「ミドラボオープンハウス2018」の取材で、厚木市の緑ヶ丘団地へ
「ミドラボオープンハウス2018」へ行ってきました。
ミドラボとは、厚木市の緑ヶ丘団地活性化のために今年活動を始めたプロジェクトで、東京工芸大学と神奈川県住宅供給公社の協力で行われています。
まず、建築科学生さんらの住まいへのアイデアを、空室内のパネル展示や模型で見せていただきました。
地元住民の方に、建築学科の学生さんが一人一人丁寧に説明しています。
話を聞いていて特に印象的だったのは、「明るい南側を入口にして、人が入ってこれるようにする。そして外廊下をつくり、日の当たるところで人々がコミュニケーションできる場に」という考えでした。また2DKの2室をつないで一つにし、広い空間にするなど、ゆったり住みたいという今の時代の要望に沿っていて納得のいくものでした。
長く住み続けるには 人々のコミュニティの場をつくる、家族がゆったりと暮らせる広さ、というのはとても大事なポイントかもしれません。
団地だから狭い、というのはもう昔の考えで、今はもう、団地だからこそできるコミュニティや住空間の居心地の良さを追求する時期なのかもしれませんね。
「長屋をイメージしています。土間のような空間をつくりたい」
との言葉に、深くうなずいていました。
南側の日当たりの良い、土間のような共有スペースがあったら、それこそ今の子育て世代にも魅力あふれる団地になるのではないでしょうか。
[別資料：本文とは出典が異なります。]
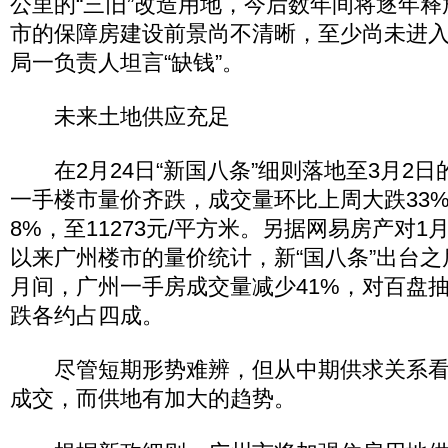
公里的“三旧”改造用地，今后数年间将逐年
市的保障房建设前景尚不清晰，至少尚未进
局一负责人坦言“缺钱”。
未来土地供应充足
在2月24日“新国八条”细则落地至3月2日
一手楼市量价齐跌，成交量环比上周大跌33
8%，至11273元/平方米。另据网易房产对1月
以来广州楼市的量价统计，新“国八条”出台之
月间，广州一手房成交量减少41%，对百盘
跌各约占四成。
尽管短期形势难辨，但从中期供求关系看
成交，而供地有加大的趋势。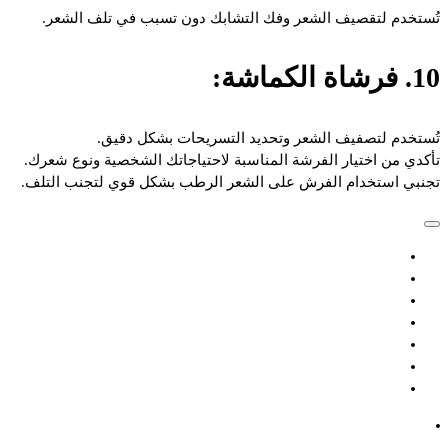
تُستخدم لتقصيف الشعر وفك التشابك دون تسبب في تلف الشعر.
10. فرشاة الكماشة:
تُستخدم لتصفيف الشعر وتحديد التسريحات بشكل دقيق.
تأكدي من اختيار الفرشة المناسبة لاحتياجاتك الشخصية ونوع شعرك.
تجنبي استخدام الفرش على الشعر الرطب بشكل قوي لتجنب التلف.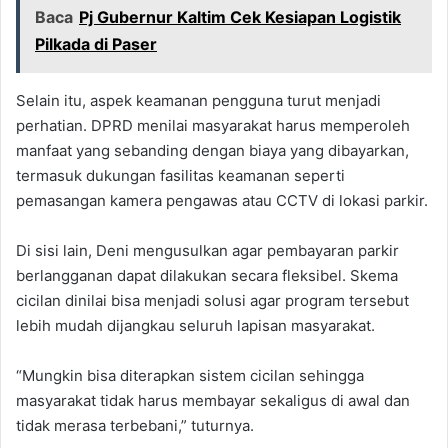
Baca
Pj Gubernur Kaltim Cek Kesiapan Logistik
Pilkada di Paser
Selain itu, aspek keamanan pengguna turut menjadi
perhatian. DPRD menilai masyarakat harus memperoleh
manfaat yang sebanding dengan biaya yang dibayarkan,
termasuk dukungan fasilitas keamanan seperti
pemasangan kamera pengawas atau CCTV di lokasi parkir.
Di sisi lain, Deni mengusulkan agar pembayaran parkir
berlangganan dapat dilakukan secara fleksibel. Skema
cicilan dinilai bisa menjadi solusi agar program tersebut
lebih mudah dijangkau seluruh lapisan masyarakat.
“Mungkin bisa diterapkan sistem cicilan sehingga
masyarakat tidak harus membayar sekaligus di awal dan
tidak merasa terbebani,” tuturnya.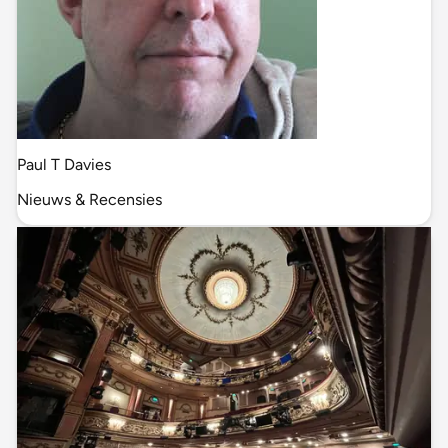
Paul T Davies
Nieuws & Recensies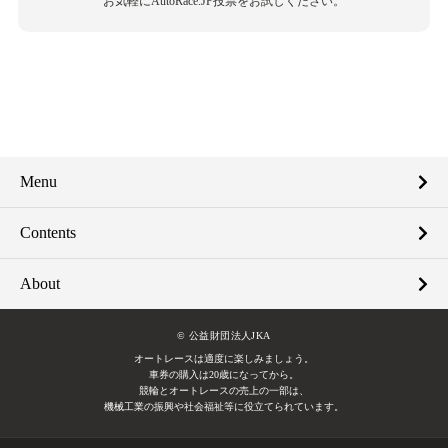
お気軽にAutoRace.JP投票をお試しください。
Menu
Contents
About
© 公益財団法人JKA
オートレースは適度に楽しみましょう。
車券の購入は20歳になってから。
競輪とオートレースの売上の一部は、
機械工業の振興や社会福祉等に役立てられています。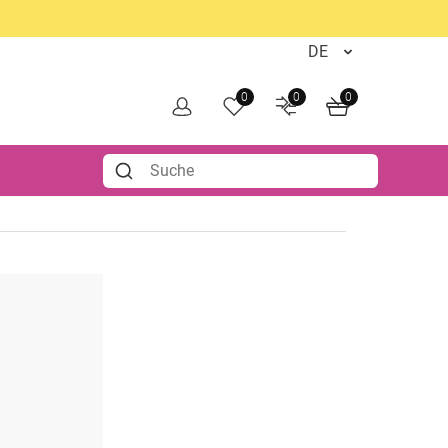
0
0
0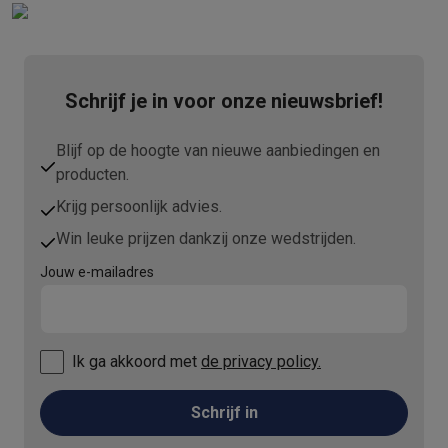
Info ecocheques
Alle eco producten
Alle eco promoties
Refurbished
Refurbished smartphones
Refurbished tablets
Refurbished lap
Huishouden
Schrijf je in voor onze nieuwsbrief!
Wasmachines met ecocheques
Droogkasten met ecocheques
Kleine keukentoestellen
Kleine keukentoestellen met ecocheques
Koffiemachines met
Blijf op de hoogte van nieuwe aanbiedingen en
Grote keukentoestellen
producten.
Vaatwassers met ecocheques
Koelkasten met ecocheques
Die
Krijg persoonlijk advies.
Airco
Win leuke prijzen dankzij onze wedstrijden.
Airco's met ecocheques
TV & audio
Jouw e-mailadres
TV met ecocheques
Bluetooth speakers met ecocheques
Kopt
Multimedia & telefonie
Smartphones met ecocheques
Tablets met ecocheques
Laptop
Ik ga akkoord met
de privacy policy.
Transport
Elektrische steps met ecocheques
Schrijf in
Eco initiatieven
Impact
Energie besparen
Recycleer je oud elektro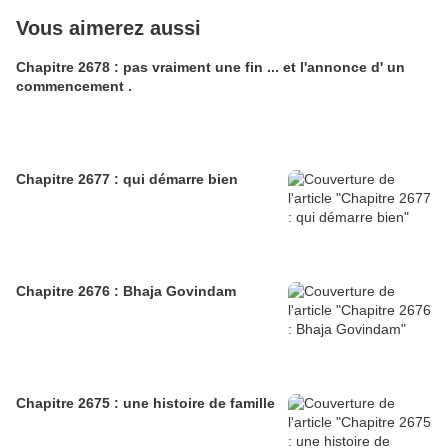
Vous aimerez aussi
Chapitre 2678 : pas vraiment une fin ... et l'annonce d' un
commencement .
Chapitre 2677 : qui démarre bien
Chapitre 2676 : Bhaja Govindam
Chapitre 2675 : une histoire de famille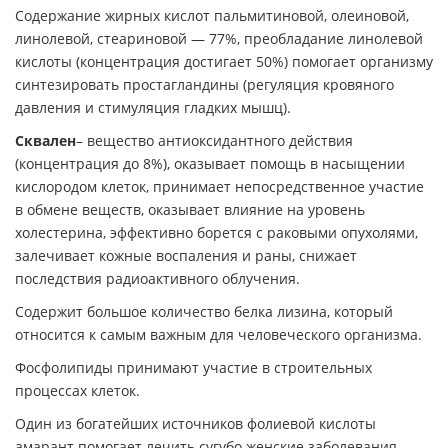
Содержание жирных кислот пальмитиновой, олеиновой,
линолевой, стеариновой — 77%, преобладание линолевой
кислоты (концентрация достигает 50%) помогает организму
синтезировать простагландины (регуляция кровяного
давления и стимуляция гладких мышц).
Сквален
– вещество антиоксидантного действия
(концентрация до 8%), оказывает помощь в насыщении
кислородом клеток, принимает непосредственное участие
в обмене веществ, оказывает влияние на уровень
холестерина, эффективно борется с раковыми опухолями,
залечивает кожные воспаления и раны, снижает
последствия радиоактивного облучения.
Содержит большое количество белка лизина, который
относится к самым важным для человеческого организма.
Фосфолипиды принимают участие в строительных
процессах клеток.
Один из богатейших источников фолиевой кислоты
амарант помогает лечить сугубо женские заболевания.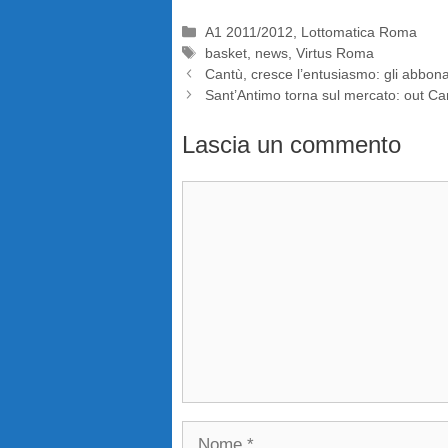
Categorie
A1 2011/2012
,
Lottomatica Roma
Tag
basket
,
news
,
Virtus Roma
Cantù, cresce l’entusiasmo: gli abbon
Sant’Antimo torna sul mercato: out C
Lascia un commento
Commento
Nome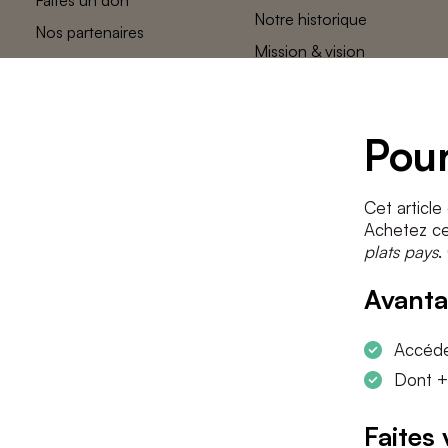
Notre historique
Nos partenaires
Mission & vision
L’équipe des
plats pays
Contact
Pour
Cet article
Achetez cet
plats pays
.
Avanta
Accéder
Dont +
Faites 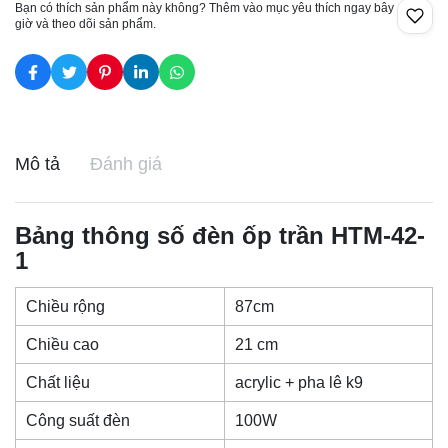
Bạn có thích sản phẩm này không? Thêm vào mục yêu thích ngay bây
giờ và theo dõi sản phẩm.
Mô tả
Đánh giá
Bảng thông số
đèn ốp trần
HTM-42-
1
Chiều rộng
87cm
Chiều cao
21 cm
Chất liệu
acrylic + pha lê k9
Công suất đèn
100W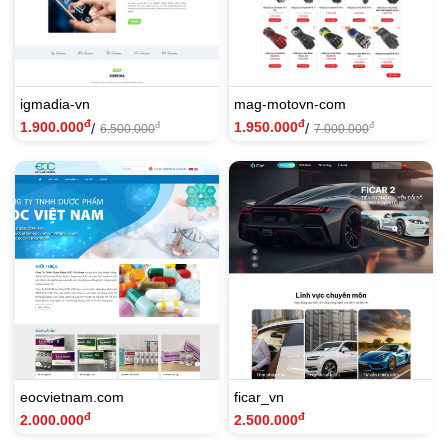
igmadia-vn
mag-motovn-com
đ
đ
1.900.000
1.950.000
/
/
đ
đ
6.500.000
7.000.000
eocvietnam.com
ficar_vn
đ
đ
2.000.000
2.500.000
緑ヶ丘団地周辺は、本厚木にも近く交通も便利なのに、落ち着いていて自然が残り、住環境としてはかなり理想的な気がします。多分いまは団地というものを、都内のマンションや一戸建てとも違った、独特のぬくもりをもった空間として捉え直す時期なのかもしれません。
またそんな人とのつながりを大切にしたい、と願う人々が住んでいるのが団地だと考えれば、学生の皆さんがそういったことを意識して、住まいの提案をしていることは、とても素晴しいことに思え、これからがますます楽しみです。
屋外プレイロットでは、神奈川唯一の村、清川村で活動しているNPO法人「結いの樹よってけし」の地産品によるマルシェも行われていました。
東京工芸大学でこのプロジェクトを担当している森田芳朗先生にもお会いし、学生たちの取り組みについてお話を伺うことができました。
その後、団地の集会所内で講演会が開催されました。
講師は、千葉工業大学の田島則之先生。テーマは「習志野市袖ケ浦(そでがうら)団地での団地活性化の取り組み」
袖ケ浦団地でも、大学生が団地の人々と一緒になって、活性化に取り組んでいるとのことです。
この団地のある地域一帯は、地域で働く人、都心へ通勤する人、との療法が混在する準郊外型エリアと考えられるとのこと。昔の概念でいう郊外の先にできた郊外と考えられ、この地域の特徴としては、人口流出と共に高齢化率が上がっているとのことで、40~50年前にできた団地では、共通の悩みのようです。
ちなみに袖ケ浦団地は築49年。個数2990戸。
新しい人はなかなか入って来ず、以前からの人が年を重ねていくため若い人が少なくなっている状況だそうです。高齢化率は35%。